Marisol Vasco es vendedora de minutos en la estación de gas La Nave, nos cruzamos con ella de casualidad, cuando nos disponíamos a realizar una llamada para ir al encuentro de la legendaria protagonista de esta historia.
A su tope y a la expectativa de referencias, se nos ocurrió preguntarle si de pronto conocía a quien buscábamos. Su respuesta fue precisa: “Acá en Siloé todos conocen a Chon, y quién no, es porque nunca le ha dado ojo o no es de por acá”.
En su niñez Marisol fue intervenida, al igual que sus cuatros hijos, por Doña Chon para salvarse del ‘ojo secador’, un mal adquirido por la energía que proyecta la mirada de algunas personas de, como ella se refiere: “energía pesada”.
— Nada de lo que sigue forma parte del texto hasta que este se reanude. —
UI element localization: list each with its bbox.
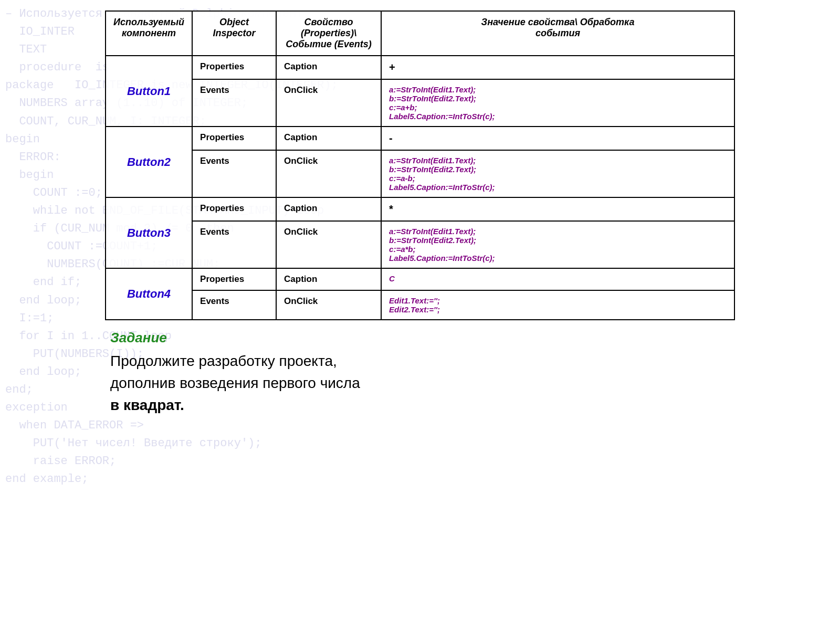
header-inspector: ObjectInspector [192,11,276,56]
value-cell: a:=StrToInt(Edit1.Text);b:=StrToInt(Edit… [381,150,734,197]
footer-zone: Задание Продолжите разработку проекта, д… [105,330,735,416]
property-cell: OnClick [276,79,381,127]
table-row: EventsOnClicka:=StrToInt(Edit1.Text);b:=… [106,221,734,268]
property-cell: OnClick [276,290,381,320]
table-row: EventsOnClickEdit1.Text:='';Edit2.Text:=… [106,290,734,320]
main-table: Используемыйкомпонент ObjectInspector Св… [105,10,735,320]
value-cell: a:=StrToInt(Edit1.Text);b:=StrToInt(Edit… [381,221,734,268]
table-row: Button2PropertiesCaption- [106,127,734,150]
inspector-cell: Properties [192,127,276,150]
component-cell-2: Button3 [106,197,192,268]
value-cell: a:=StrToInt(Edit1.Text);b:=StrToInt(Edit… [381,79,734,127]
footer-title: Задание [110,330,735,346]
table-row: Button4PropertiesCaptionC [106,268,734,290]
header-component: Используемыйкомпонент [106,11,192,56]
value-cell: * [381,197,734,221]
component-cell-0: Button1 [106,56,192,127]
table-row: Button3PropertiesCaption* [106,197,734,221]
header-value: Значение свойства\ Обработкасобытия [381,11,734,56]
footer-text: Продолжите разработку проекта, дополнив … [110,350,735,416]
value-cell: Edit1.Text:='';Edit2.Text:=''; [381,290,734,320]
component-cell-1: Button2 [106,127,192,197]
property-cell: Caption [276,127,381,150]
value-cell: C [381,268,734,290]
inspector-cell: Properties [192,56,276,79]
table-row: EventsOnClicka:=StrToInt(Edit1.Text);b:=… [106,150,734,197]
footer-line3: в квадрат. [110,397,184,413]
value-cell: - [381,127,734,150]
table-row: Button1PropertiesCaption+ [106,56,734,79]
property-cell: Caption [276,197,381,221]
footer-line2: дополнив возведения первого числа [110,375,360,391]
header-property: Свойство (Properties)\Событие (Events) [276,11,381,56]
property-cell: Caption [276,56,381,79]
table-row: EventsOnClicka:=StrToInt(Edit1.Text);b:=… [106,79,734,127]
inspector-cell: Events [192,150,276,197]
footer-line1: Продолжите разработку проекта, [110,353,337,369]
property-cell: OnClick [276,221,381,268]
property-cell: Caption [276,268,381,290]
inspector-cell: Events [192,79,276,127]
inspector-cell: Properties [192,197,276,221]
value-cell: + [381,56,734,79]
inspector-cell: Properties [192,268,276,290]
inspector-cell: Events [192,221,276,268]
component-cell-3: Button4 [106,268,192,320]
inspector-cell: Events [192,290,276,320]
property-cell: OnClick [276,150,381,197]
main-content: Используемыйкомпонент ObjectInspector Св… [0,0,840,432]
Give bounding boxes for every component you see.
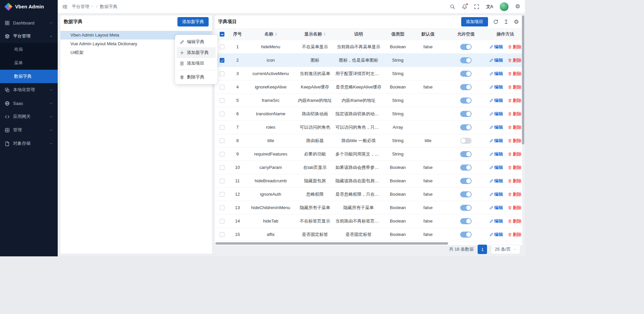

Jesús Peñuela, es otro habitante de Siloé que se benefició de sus dones prodigiosos cuando era niño, al igual que después lo hizo su hija y hace poco su nieta de cuatro años.
Como si fuese este un mal repetitivo que se hereda de padres a hijos sin misericordia, de igual forma parece que la cura siempre es la misma. Prevalece también de generación en generación, tiene nombre, apodo, apellidos y alrededor de 112 años encima.
Se trata de Ascensión Alvarado, mejor conocida como Doña Chon, por los habitantes de Siloé. Algunos con cariño también se dirigen a ella como ‘la abuelita’.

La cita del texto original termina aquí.